As a character she has been largely directionless for years which has been a terrible shame. Mopey, tepid stories have time and again failed to add value to the character even when the initial concept had promise. This is largely down to Alan Grant’s failing and though he is a brilliant and visionary writer his work on Anderson has been circling the drain. If this is him calling time on the character then you have to take your hat off to him. It is brave and bold to kill her off using this method and quitting while there was still some fire left in her.
Like Johnny Alpha, Anderson is a character that only really found footing under Alan Grant and since he took over in 1988 the character has journeyed out from beneath Dredd’s shadow in ways both good and bad.

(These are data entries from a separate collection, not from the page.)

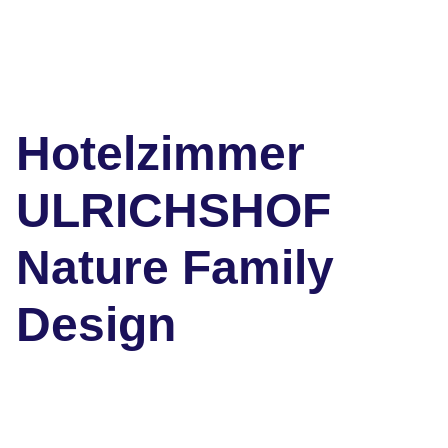
Hotelzimmer
ULRICHSHOF
Nature Family
Design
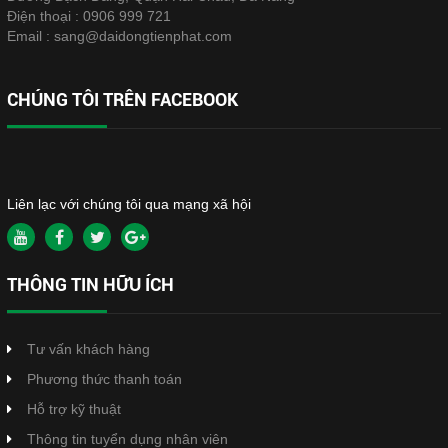
Điện thoại :
0906 999 721
Email :
sang@daidongtienphat.com
CHÚNG TÔI TRÊN FACEBOOK
Liên lạc với chúng tôi qua mạng xã hội
THÔNG TIN HỮU ÍCH
Tư vấn khách hàng
Phương thức thanh toán
Hỗ trợ kỹ thuật
Thông tin tuyển dụng nhân viên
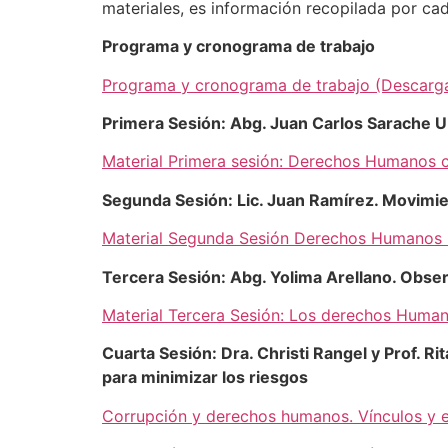
materiales, es información recopilada por ca
Programa y cronograma de trabajo
Programa y cronograma de trabajo (Descarg
Primera Sesión: Abg. Juan Carlos Sarache
Material Primera sesión: Derechos Humanos 
Segunda Sesión: Lic. Juan Ramírez. Movimi
Material Segunda Sesión Derechos Humanos L
Tercera Sesión: Abg. Yolima Arellano. Obs
Material Tercera Sesión: Los derechos Human
Cuarta Sesión: Dra. Christi Rangel y Prof. 
para minimizar los riesgos
Corrupción y derechos humanos. Vínculos y es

That said, this story has been tremendously strong and by far Grant’s best work on the character for a long, long time. It is a shame that this quality wasn’t being knocked out by him a few years ago when the character really needed it. The moping here is minimal and in proportion to the trauma the city has undergone and though Anderson is putting a brave face on it she is clearly a washed out personality and even assurances from Dredd aren’t helping. This isn’t the Anderson who is boo hoo about the death of a Christian martyr, the overbearing nature of the system she has sworn to serve or the abuse of the innocent. This is a fully fledged human being who has seen suffering on a colossal scale and has been ravaged by that experience. Remember that Anderson too may share some guilt over the Day of Chaos and her complicity in the events that precipitated it. She was after all on the team that wiped out East Meg 1 and she knew that was their mission right from the start. She also got Dredd the codes he needed to launch the very TADS that did the deed, even knowing that half a billion people would perish in nuclear fire. That must weigh heavily on her too.

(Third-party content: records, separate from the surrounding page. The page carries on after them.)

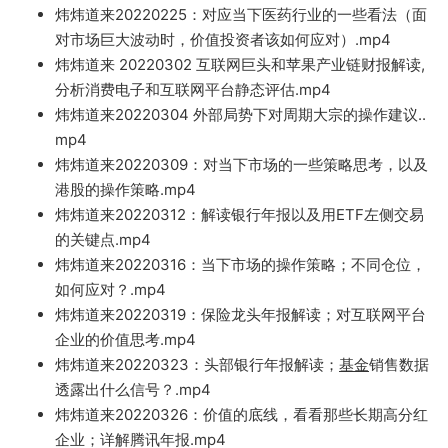
炜炜道来202
20225：对应当下医药行业的
一些看法（面
对市场巨大波动时，
价值投资者该如何应对）.mp4
炜炜道来 20220302 互联网巨头和苹果产业
链财报解读,
分析消费电子和互联网平台静态评估.mp4
炜炜道来20220304 外部
局势下对周期大宗的操作建议..
mp4
炜
炜道来20220309：对当下市场的一些策略思考，以及
港
股的操作策略.mp4
炜炜道来20220312：解读银
行年报
以及用ETF左侧交易
的关键
点.mp4
炜炜道来20220316：当下市场
的操作策略；不同仓位，
如何应对？.mp4
炜炜道
来20220319：保险龙头年报解读；对互联网平台
企业的价值思考.mp4
炜炜道
来20220323：头部银行年报解读
；
基金
销售数据
透露出什么信号
？.mp4
炜炜
道来20220326：价值的底线，看看那
些长期高分红
企业；详解腾讯年
报
.
mp4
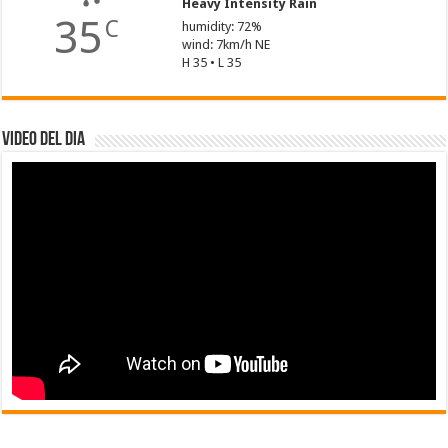
Heavy Intensity Rain
35
C
humidity: 72%
wind: 7km/h NE
H 35 • L 35
Video del dia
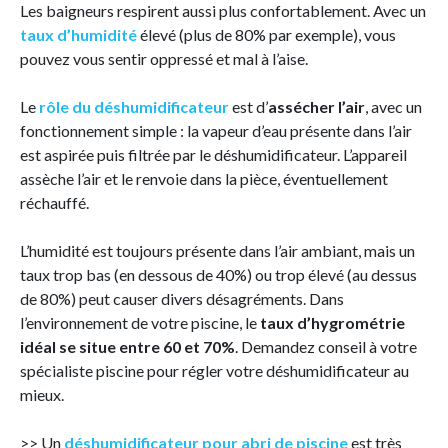
Les baigneurs respirent aussi plus confortablement. Avec un
taux d’humidité
élevé (plus de 80% par exemple), vous
pouvez vous sentir oppressé et mal à l’aise.
Le
rôle du déshumidificateur
est d’
assécher l’air
, avec un
fonctionnement simple : la vapeur d’eau présente dans l’air
est aspirée puis filtrée par le déshumidificateur. L’appareil
assèche l’air et le renvoie dans la pièce, éventuellement
réchauffé.
L’humidité est toujours présente dans l’air ambiant, mais un
taux trop bas (en dessous de 40%) ou trop élevé (au dessus
de 80%) peut causer divers désagréments. Dans
l’environnement de votre piscine, le
taux d’hygrométrie
idéal se situe entre 60 et 70%
. Demandez conseil à votre
spécialiste piscine pour régler votre déshumidificateur au
mieux.
>> Un
déshumidificateur pour abri de piscine
est très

The rationalist in me however sees that with her appearing in the upcoming Death epic (ok, that may be down to the delay of that story) and the popularity of the character then this might not be the end.
I just hope that she doesn’t go to a place of light and peace where she is reunited with Corey, Amizov and Orlok (again, no relation) who teach her the meaning of love and give her the strength to go on. Fuck that shit, because it will sour this tale.
I’m not saying I want to see her die, I just don’t want a cop out end for her.
I didn’t read the Robocop stuff out of sheer bloody-mindedness. I buy the Megazine for stories not for film reviews or retrospectives. If it isn’t a 2000AD related film (and don’t give me that “influenced by” bollocks) then it shouldn’t be here.
The Royals 3 pager was also not read. Not because I don’t like the story-far from it, it is fucking excellent. No, it is because it doesn’t need a three page advert. Just one will suffice with a picture of the cover and the words “GO AND BUY THIS COMIC RIGHT NOW. WHAT? LOOK, I DON’T FUCKING CARE. UNLESS YOU ARE PREVENTING A NUCLEAR MELTDOWN OR REPAIRING A SEVERED ARTERY, DROP EVERYTHING AND GO AND BUY IT.”
The Jose Ortiz obit was decent enough though.
Tales from the Dog House was a floppy I neither needed nor cared for. Read these before and they weren’t very good then, either.
Ordinary was a work of magnificence and just about saw off the incredible challenge from the Anderson story.